В споре с Толстым. На весах жизни (Булгаков) - страница 164

. Нет, подобная философия – как кислые щи без изюминки (по «Живому трупу»)>132, как весы без стрелки равновесия, как неплодоносящая яблоня, как свод без замка. Понятие Бога имеет всеобщее, всеустрояющее, сводящее концы с концами, универсальное значение. И даже если бы оно оставалось только понятием, от него нельзя, не может отказаться человек.

Но этика Фейербаха, этика счастья, эвдемонизм, кажется мне живой и естественной. Сущность нравственности заключается, по Фейербаху, в блаженстве, но не в блаженстве одиночном, а в блаженстве всеобщем, распространяющемся на других, ибо «я» неотделимо от «ты». Стремление к счастью предполагает взаимную зависимость людей, заложенную в глубине человеческой природы. Тут прежде всего следует отметить половую противоположность, влекущую людей двух полов к соединению.
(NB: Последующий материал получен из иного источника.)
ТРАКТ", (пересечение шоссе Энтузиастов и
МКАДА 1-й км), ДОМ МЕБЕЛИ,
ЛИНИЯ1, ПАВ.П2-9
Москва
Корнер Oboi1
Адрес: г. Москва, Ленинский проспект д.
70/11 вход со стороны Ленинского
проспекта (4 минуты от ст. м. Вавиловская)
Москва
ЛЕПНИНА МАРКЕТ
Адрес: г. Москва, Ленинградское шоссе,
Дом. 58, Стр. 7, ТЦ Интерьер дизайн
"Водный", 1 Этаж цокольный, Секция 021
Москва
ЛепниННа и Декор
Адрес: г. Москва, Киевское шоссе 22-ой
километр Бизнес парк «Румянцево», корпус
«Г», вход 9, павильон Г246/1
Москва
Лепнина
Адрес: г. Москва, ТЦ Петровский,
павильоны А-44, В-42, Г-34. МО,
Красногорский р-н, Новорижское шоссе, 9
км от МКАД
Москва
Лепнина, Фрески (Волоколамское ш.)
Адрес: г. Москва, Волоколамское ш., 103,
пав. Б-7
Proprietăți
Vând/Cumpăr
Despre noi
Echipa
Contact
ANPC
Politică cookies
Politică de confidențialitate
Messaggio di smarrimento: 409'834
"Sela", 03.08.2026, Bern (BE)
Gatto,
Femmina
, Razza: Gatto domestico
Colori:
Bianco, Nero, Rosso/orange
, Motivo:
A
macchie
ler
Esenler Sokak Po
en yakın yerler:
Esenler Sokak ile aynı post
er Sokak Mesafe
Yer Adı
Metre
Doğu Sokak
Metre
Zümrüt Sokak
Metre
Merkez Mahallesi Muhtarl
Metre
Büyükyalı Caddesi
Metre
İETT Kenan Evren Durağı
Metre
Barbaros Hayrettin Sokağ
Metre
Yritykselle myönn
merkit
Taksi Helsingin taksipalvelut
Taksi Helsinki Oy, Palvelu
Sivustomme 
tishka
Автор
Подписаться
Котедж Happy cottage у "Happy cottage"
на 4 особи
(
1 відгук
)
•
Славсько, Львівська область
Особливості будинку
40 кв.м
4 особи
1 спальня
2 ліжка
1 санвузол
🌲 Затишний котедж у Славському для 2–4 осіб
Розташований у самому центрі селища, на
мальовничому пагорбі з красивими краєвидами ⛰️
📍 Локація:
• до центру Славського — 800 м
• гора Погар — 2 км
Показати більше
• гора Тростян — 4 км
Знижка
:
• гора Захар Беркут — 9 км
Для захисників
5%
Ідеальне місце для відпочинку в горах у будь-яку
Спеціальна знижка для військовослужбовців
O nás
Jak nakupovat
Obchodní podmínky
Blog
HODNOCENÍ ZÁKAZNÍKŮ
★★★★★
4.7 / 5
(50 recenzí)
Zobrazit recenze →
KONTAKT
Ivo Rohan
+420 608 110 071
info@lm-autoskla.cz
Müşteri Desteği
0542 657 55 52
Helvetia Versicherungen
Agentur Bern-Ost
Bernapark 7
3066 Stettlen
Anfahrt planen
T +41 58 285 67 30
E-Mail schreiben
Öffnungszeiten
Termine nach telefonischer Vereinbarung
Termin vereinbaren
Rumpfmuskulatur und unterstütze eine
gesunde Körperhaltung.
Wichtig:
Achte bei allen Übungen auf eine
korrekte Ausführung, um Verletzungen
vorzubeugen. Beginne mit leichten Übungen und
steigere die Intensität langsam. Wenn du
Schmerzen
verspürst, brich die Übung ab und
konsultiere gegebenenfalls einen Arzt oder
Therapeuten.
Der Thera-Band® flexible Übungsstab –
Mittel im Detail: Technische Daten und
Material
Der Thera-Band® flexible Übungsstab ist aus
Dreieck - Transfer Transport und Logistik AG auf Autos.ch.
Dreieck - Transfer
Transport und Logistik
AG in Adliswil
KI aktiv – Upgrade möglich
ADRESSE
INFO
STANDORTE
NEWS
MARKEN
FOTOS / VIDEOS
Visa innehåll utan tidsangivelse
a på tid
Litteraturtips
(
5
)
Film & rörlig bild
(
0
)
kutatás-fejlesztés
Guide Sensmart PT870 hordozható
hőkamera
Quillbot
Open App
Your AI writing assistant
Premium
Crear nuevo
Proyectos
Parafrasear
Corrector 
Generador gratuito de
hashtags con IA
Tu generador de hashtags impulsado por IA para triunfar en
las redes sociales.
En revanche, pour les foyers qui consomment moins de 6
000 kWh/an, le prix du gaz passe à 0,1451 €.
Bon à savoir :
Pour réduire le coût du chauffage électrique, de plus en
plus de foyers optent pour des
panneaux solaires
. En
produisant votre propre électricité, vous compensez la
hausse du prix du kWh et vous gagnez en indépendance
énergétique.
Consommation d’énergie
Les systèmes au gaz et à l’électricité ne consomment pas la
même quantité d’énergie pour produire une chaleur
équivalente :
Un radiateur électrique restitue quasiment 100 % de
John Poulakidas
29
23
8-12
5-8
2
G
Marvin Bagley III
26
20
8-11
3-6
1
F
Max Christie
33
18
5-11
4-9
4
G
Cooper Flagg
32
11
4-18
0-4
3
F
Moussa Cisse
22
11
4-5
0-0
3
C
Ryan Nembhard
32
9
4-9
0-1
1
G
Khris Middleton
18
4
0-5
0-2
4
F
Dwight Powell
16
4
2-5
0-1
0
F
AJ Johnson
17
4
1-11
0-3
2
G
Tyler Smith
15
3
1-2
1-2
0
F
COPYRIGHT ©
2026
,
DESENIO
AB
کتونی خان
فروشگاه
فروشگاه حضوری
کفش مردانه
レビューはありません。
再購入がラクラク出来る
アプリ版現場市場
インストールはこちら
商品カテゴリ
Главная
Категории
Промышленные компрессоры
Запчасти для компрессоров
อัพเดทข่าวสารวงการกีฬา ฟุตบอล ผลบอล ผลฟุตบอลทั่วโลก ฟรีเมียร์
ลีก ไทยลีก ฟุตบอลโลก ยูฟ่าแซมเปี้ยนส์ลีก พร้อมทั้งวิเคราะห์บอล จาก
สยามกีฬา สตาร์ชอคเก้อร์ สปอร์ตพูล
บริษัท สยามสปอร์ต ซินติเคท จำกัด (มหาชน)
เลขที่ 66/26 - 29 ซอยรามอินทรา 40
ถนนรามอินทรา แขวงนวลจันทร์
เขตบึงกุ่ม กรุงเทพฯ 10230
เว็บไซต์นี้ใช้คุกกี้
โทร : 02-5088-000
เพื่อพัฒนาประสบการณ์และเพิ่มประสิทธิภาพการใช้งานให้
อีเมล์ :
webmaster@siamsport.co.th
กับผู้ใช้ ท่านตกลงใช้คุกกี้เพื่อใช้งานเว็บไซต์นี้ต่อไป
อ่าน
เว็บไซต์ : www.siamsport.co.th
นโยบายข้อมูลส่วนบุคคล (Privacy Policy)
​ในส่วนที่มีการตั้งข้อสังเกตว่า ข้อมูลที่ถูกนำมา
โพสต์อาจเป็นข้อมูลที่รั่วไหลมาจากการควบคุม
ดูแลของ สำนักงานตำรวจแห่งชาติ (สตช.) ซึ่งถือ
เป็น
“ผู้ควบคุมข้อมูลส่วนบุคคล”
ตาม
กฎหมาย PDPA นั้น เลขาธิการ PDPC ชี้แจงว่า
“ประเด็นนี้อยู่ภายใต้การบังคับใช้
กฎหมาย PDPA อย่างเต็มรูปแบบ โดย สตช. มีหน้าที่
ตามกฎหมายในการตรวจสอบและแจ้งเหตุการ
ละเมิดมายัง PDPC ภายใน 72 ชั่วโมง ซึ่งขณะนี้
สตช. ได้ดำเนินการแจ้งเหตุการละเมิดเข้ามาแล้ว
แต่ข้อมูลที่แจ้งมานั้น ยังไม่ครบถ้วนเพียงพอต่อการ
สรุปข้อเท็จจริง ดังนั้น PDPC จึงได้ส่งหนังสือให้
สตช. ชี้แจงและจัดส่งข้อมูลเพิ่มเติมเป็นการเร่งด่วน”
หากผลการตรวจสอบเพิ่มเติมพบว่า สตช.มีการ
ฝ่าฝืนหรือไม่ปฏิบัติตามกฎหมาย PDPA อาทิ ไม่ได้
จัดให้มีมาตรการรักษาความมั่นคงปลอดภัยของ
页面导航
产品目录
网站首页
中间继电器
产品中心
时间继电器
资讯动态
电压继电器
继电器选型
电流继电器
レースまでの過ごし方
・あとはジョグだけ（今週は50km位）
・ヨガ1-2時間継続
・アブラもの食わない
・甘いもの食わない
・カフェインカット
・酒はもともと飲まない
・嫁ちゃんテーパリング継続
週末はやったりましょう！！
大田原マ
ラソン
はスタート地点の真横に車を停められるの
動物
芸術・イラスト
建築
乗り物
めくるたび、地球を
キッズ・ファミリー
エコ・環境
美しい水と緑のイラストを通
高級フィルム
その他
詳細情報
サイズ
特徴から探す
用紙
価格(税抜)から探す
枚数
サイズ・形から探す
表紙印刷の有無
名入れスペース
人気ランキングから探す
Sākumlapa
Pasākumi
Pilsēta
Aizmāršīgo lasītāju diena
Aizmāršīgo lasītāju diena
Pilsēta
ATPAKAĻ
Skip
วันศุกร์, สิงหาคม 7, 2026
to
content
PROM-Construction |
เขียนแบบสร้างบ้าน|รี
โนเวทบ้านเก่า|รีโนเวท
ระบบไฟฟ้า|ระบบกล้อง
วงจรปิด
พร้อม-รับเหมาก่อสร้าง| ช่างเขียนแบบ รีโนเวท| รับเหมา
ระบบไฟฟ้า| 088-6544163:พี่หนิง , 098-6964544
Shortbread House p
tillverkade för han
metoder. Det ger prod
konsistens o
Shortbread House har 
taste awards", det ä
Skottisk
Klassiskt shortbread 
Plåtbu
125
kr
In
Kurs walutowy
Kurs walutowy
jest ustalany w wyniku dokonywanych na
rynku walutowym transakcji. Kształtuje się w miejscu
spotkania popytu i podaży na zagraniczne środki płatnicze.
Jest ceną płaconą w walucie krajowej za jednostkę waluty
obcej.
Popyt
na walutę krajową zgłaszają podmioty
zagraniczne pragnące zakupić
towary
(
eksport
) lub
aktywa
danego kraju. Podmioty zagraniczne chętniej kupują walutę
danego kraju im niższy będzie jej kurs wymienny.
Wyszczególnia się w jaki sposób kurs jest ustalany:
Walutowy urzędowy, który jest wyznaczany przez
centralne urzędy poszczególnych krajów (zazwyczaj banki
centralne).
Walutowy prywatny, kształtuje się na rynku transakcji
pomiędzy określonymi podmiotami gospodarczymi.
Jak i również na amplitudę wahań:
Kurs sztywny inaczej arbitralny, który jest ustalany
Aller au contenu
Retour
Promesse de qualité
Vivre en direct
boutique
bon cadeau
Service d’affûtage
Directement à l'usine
Противоречие между чувством и долгом иногда, действительно, тревожит нас, но и оно не имеет абсолютного значения и не безысходно, как это хотят доказать строгие моралисты. Даже самопожертвование, как правильно указывает Фейербах, может быть связано с счастливым сознанием блага его для других. Надо жить, а не мучиться, и быть счастливым, сколько только лежит в твоих возможностях и способностях. Фейербах – гуманист, и его искренний, высокий гуманизм определенно носит на себе следы христианского происхождения, хотя вся искусственная, вымученная метафизика исторического христианства и отброшена нашим философом без сожаления.

* * *

Нельзя, да и нет нужды, запрещать человеку жажду личного счастья. Любому моралисту и учителю нравственности приятнее видеть человека счастливым, чем несчастливым. Пусть же глаза как можно большего количества людей сияют счастьем и силой жизни, а радостная улыбка почаще расцветает на их лицах.

* * *

«…Не вы ли сказали где-то: в жизни много прекрасного и кроме счастия. В этом слове есть целая религия, целое откровение». Так в 1837 году писал Тютчев В. А. Жуковскому>133. Конечно, Тютчев прав. Кроме счастья, есть еще глубокая духовная одинокая жизнь, есть самоотвержение, альтруизм, смерть «за други своя». Но все это для несчастных людей (для несчастных, а не для счастливых) бывает часто только спасительным убежищем, в котором можно соблюсти свое достоинство. Изречение, понравившееся Тютчеву, могло родиться только в голове такого глубокого меланхолика и человека, обойденного счастьем, каким был В. А. Жуковский. Если бы М. П. Протасова ответила Василию Андреевичу взаимностью и стала его женой, мы не знали бы счастливее человека. О том, что можно обойтись без счастья, говорят только в тех случаях, когда на счастье уже нет и не может быть никакой надежды.